**Work required:** An exact copy of all records is expected, minus the images.

Stored items
▬▬▬▬▬▬
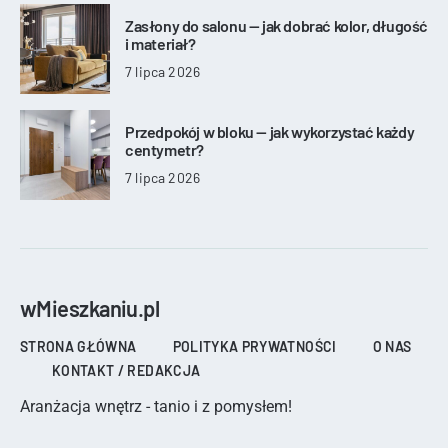
Zasłony do salonu — jak dobrać kolor, długość
i materiał?
7 lipca 2026
Przedpokój w bloku — jak wykorzystać każdy
centymetr?
7 lipca 2026
wMieszkaniu.pl
STRONA GŁÓWNA
POLITYKA PRYWATNOŚCI
O NAS
KONTAKT / REDAKCJA
Aranżacja wnętrz - tanio i z pomysłem!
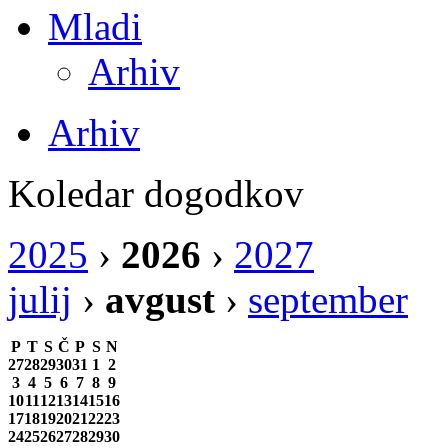
Mladi
Arhiv
Arhiv
Koledar dogodkov
2025
›
2026
›
2027
julij
›
avgust
›
september
P
T
S
Č
P
S
N
27
28
29
30
31
1
2
3
4
5
6
7
8
9
10
11
12
13
14
15
16
17
18
19
20
21
22
23
24
25
26
27
28
29
30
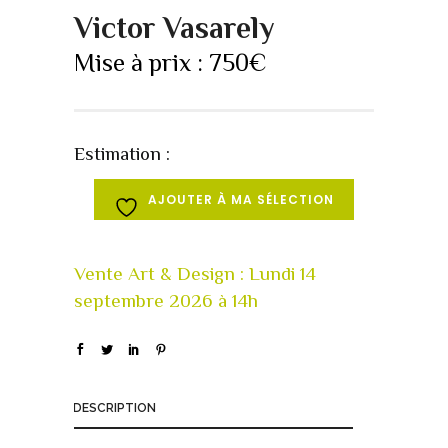
Victor Vasarely
Mise à prix :
750
€
Estimation :
AJOUTER À MA SÉLECTION
DESCRIPTION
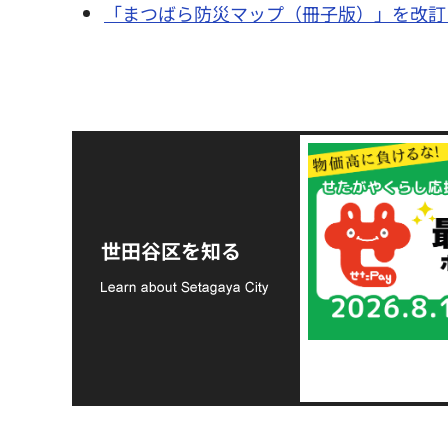
「まつばら防災マップ（冊子版）」を改訂
令和8年熊本地震災害
支援金の募集につい
世田谷区を知る
て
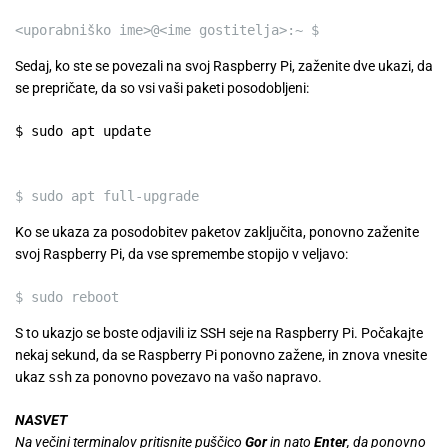
<
uporabniško ime
>
@
<
ime gostitelja
>
:~ $
Sedaj, ko ste se povezali na svoj Raspberry Pi, zaženite dve ukazi, da
se prepričate, da so vsi vaši paketi posodobljeni:
$
sudo
apt
update
$
sudo
apt
full-upgrade
Ko se ukaza za posodobitev paketov zaključita, ponovno zaženite
svoj Raspberry Pi, da vse spremembe stopijo v veljavo:
$
sudo
reboot
S to ukazjo se boste odjavili iz SSH seje na Raspberry Pi. Počakajte
nekaj sekund, da se Raspberry Pi ponovno zažene, in znova vnesite
ukaz
ssh
za ponovno povezavo na vašo napravo.
NASVET
Na večini terminalov pritisnite puščico
Gor
in nato
Enter
, da ponovno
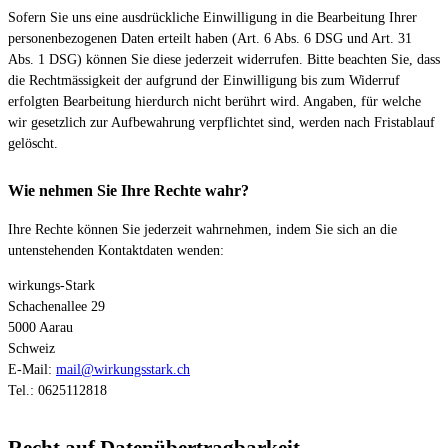
Sofern Sie uns eine ausdrückliche Einwilligung in die Bearbeitung Ihrer
personenbezogenen Daten erteilt haben (Art. 6 Abs. 6 DSG und Art. 31
Abs. 1 DSG) können Sie diese jederzeit widerrufen. Bitte beachten Sie, dass
die Rechtmässigkeit der aufgrund der Einwilligung bis zum Widerruf
erfolgten Bearbeitung hierdurch nicht berührt wird. Angaben, für welche
wir gesetzlich zur Aufbewahrung verpflichtet sind, werden nach Fristablauf
gelöscht.
Wie nehmen Sie Ihre Rechte wahr?
Ihre Rechte können Sie jederzeit wahrnehmen, indem Sie sich an die
untenstehenden Kontaktdaten wenden:
wirkungs-Stark
Schachenallee 29
5000 Aarau
Schweiz
E-Mail:
mail@wirkungsstark.ch
Tel.: 0625112818
Recht auf Datenübertragbarkeit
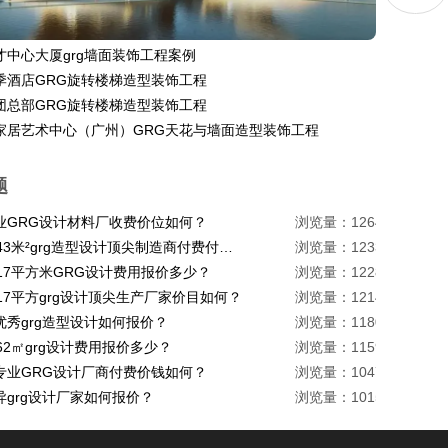
才中心大厦grg墙面装饰工程案例
季酒店GRG旋转楼梯造型装饰工程
团总部GRG旋转楼梯造型装饰工程
家居艺术中心（广州）GRG天花与墙面造型装饰工程
题
业GRG设计材料厂收费价位如何？
浏览量：1264
珠海1443米²grg造型设计顶尖制造商付费付费多少？
浏览量：1233
217平方米GRG设计费用报价多少？
浏览量：1228
17平方grg设计顶尖生产厂家价目如何？
浏览量：1214
优秀grg造型设计如何报价？
浏览量：1180
62㎡grg设计费用报价多少？
浏览量：1159
专业GRG设计厂商付费价钱如何？
浏览量：1047
异grg设计厂家如何报价？
浏览量：1015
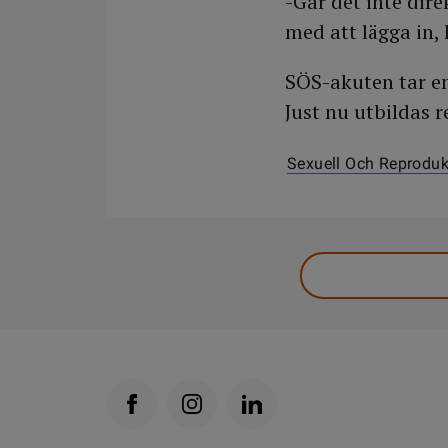
-Går det inte dire
med att lägga in,
SÖS-akuten tar emo
Just nu utbildas 
Sexuell Och Reproduk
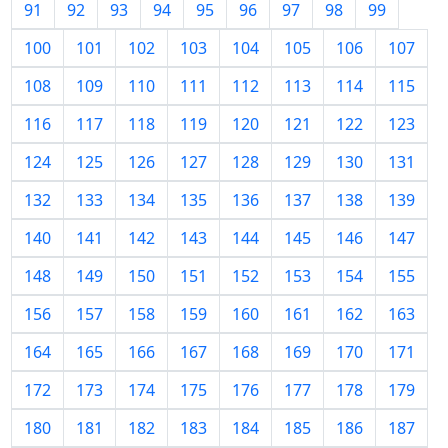
91
92
93
94
95
96
97
98
99
100
101
102
103
104
105
106
107
108
109
110
111
112
113
114
115
116
117
118
119
120
121
122
123
124
125
126
127
128
129
130
131
132
133
134
135
136
137
138
139
140
141
142
143
144
145
146
147
148
149
150
151
152
153
154
155
156
157
158
159
160
161
162
163
164
165
166
167
168
169
170
171
172
173
174
175
176
177
178
179
180
181
182
183
184
185
186
187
▬▬▬▬▬▬
**Result:**
Zasłony do salonu — jak dobrać kolor, długość
i materiał?
7 lipca 2026
Przedpokój w bloku — jak wykorzystać każdy
centymetr?
7 lipca 2026
wMieszkaniu.pl
STRONA GŁÓWNA
POLITYKA PRYWATNOŚCI
O NAS
KONTAKT / REDAKCJA
Aranżacja wnętrz - tanio i z pomysłem!
Mladi
Arhiv
Arhiv
Koledar dogodkov
2025
›
2026
›
2027
julij
›
avgust
›
september
P
T
S
Č
P
S
N
27
28
29
30
31
1
2
3
4
5
6
7
8
9
10
11
12
13
14
15
16
17
18
19
20
21
22
23
24
25
26
27
28
29
30
Victor Vasarely
Mise à prix :
750
€
Estimation :
AJOUTER À MA SÉLECTION
DESCRIPTION
「まつばら防災マップ（冊子版）」を改訂
令和8年熊本地震災害
支援金の募集につい
世田谷区を知る
て
<
uporabniško ime
>
@
<
ime gostitelja
>
:~ $
Sedaj, ko ste se povezali na svoj Raspberry Pi, zaženite dve ukazi, da
se prepričate, da so vsi vaši paketi posodobljeni:
$
sudo
apt
update
$
sudo
apt
full-upgrade
Ko se ukaza za posodobitev paketov zaključita, ponovno zaženite
svoj Raspberry Pi, da vse spremembe stopijo v veljavo:
$
sudo
reboot
S to ukazjo se boste odjavili iz SSH seje na Raspberry Pi. Počakajte
nekaj sekund, da se Raspberry Pi ponovno zažene, in znova vnesite
ukaz
ssh
za ponovno povezavo na vašo napravo.
NASVET
Na večini terminalov pritisnite puščico
Gor
in nato
Enter
, da ponovno
Sofern Sie uns eine ausdrückliche Einwilligung in die Bearbeitung Ihrer
personenbezogenen Daten erteilt haben (Art. 6 Abs. 6 DSG und Art. 31
Abs. 1 DSG) können Sie diese jederzeit widerrufen. Bitte beachten Sie, dass
die Rechtmässigkeit der aufgrund der Einwilligung bis zum Widerruf
erfolgten Bearbeitung hierdurch nicht berührt wird. Angaben, für welche
wir gesetzlich zur Aufbewahrung verpflichtet sind, werden nach Fristablauf
gelöscht.
Wie nehmen Sie Ihre Rechte wahr?
Ihre Rechte können Sie jederzeit wahrnehmen, indem Sie sich an die
untenstehenden Kontaktdaten wenden:
wirkungs-Stark
Schachenallee 29
5000 Aarau
Schweiz
E-Mail:
mail@wirkungsstark.ch
Tel.: 0625112818
Recht auf Datenübertragbarkeit
才中心大厦grg墙面装饰工程案例
季酒店GRG旋转楼梯造型装饰工程
团总部GRG旋转楼梯造型装饰工程
家居艺术中心（广州）GRG天花与墙面造型装饰工程
题
业GRG设计材料厂收费价位如何？
浏览量：1264
珠海1443米²grg造型设计顶尖制造商付费付费多少？
浏览量：1233
217平方米GRG设计费用报价多少？
浏览量：1228
17平方grg设计顶尖生产厂家价目如何？
浏览量：1214
优秀grg造型设计如何报价？
浏览量：1180
62㎡grg设计费用报价多少？
浏览量：1159
专业GRG设计厂商付费价钱如何？
浏览量：1047
异grg设计厂家如何报价？
浏览量：1015
-Går det inte dire
med att lägga in,
SÖS-akuten tar emo
Just nu utbildas 
Sexuell Och Reproduk
91
92
93
94
95
96
97
98
99
100
101
102
103
104
105
106
107
108
109
110
111
112
113
114
115
116
117
118
119
120
121
122
123
124
125
126
127
128
129
130
131
132
133
134
135
136
137
138
139
140
141
142
143
144
145
146
147
148
149
150
151
152
153
154
155
156
157
158
159
160
161
162
163
164
165
166
167
168
169
170
171
172
173
174
175
176
177
178
179
180
181
182
183
184
185
186
187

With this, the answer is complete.